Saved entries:

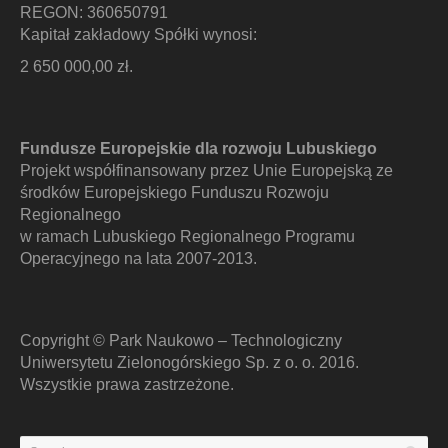
REGON: 360650791
Kapitał zakładowy Spółki wynosi:
2 650 000,00 zł.
Fundusze Europejskie dla rozwoju Lubuskiego
Projekt współfinansowany przez Unie Europejską ze
środków Europejskiego Funduszu Rozwoju
Regionalnego
w ramach Lubuskiego Regionalnego Programu
Operacyjnego na lata 2007-2013.
Copyright © Park Naukowo – Technologiczny
Uniwersytetu Zielonogórskiego Sp. z o. o. 2016.
Wszystkie prawa zastrzeżone.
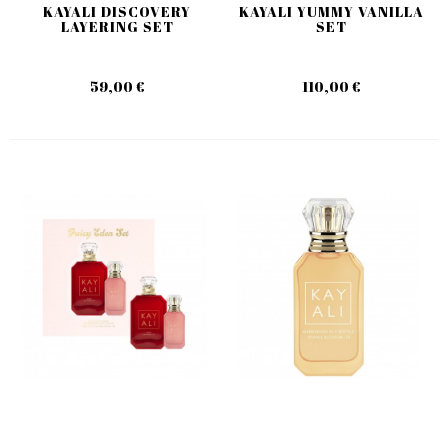
KAYALI DISCOVERY
KAYALI YUMMY VANILLA
LAYERING SET
SET
59,00 €
110,00 €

WORK TO BE COMPLETED: Print the data above in full and exactly as it appears, skipping the pictures.

SOLUTION BELOW:
REGON: 360650791
Kapitał zakładowy Spółki wynosi:
2 650 000,00 zł.
Fundusze Europejskie dla rozwoju Lubuskiego
Projekt współfinansowany przez Unie Europejską ze
środków Europejskiego Funduszu Rozwoju
Regionalnego
w ramach Lubuskiego Regionalnego Programu
Operacyjnego na lata 2007-2013.
Copyright © Park Naukowo – Technologiczny
Uniwersytetu Zielonogórskiego Sp. z o. o. 2016.
Wszystkie prawa zastrzeżone.
KAYALI DISCOVERY
KAYALI YUMMY VANILLA
LAYERING SET
SET
59,00 €
110,00 €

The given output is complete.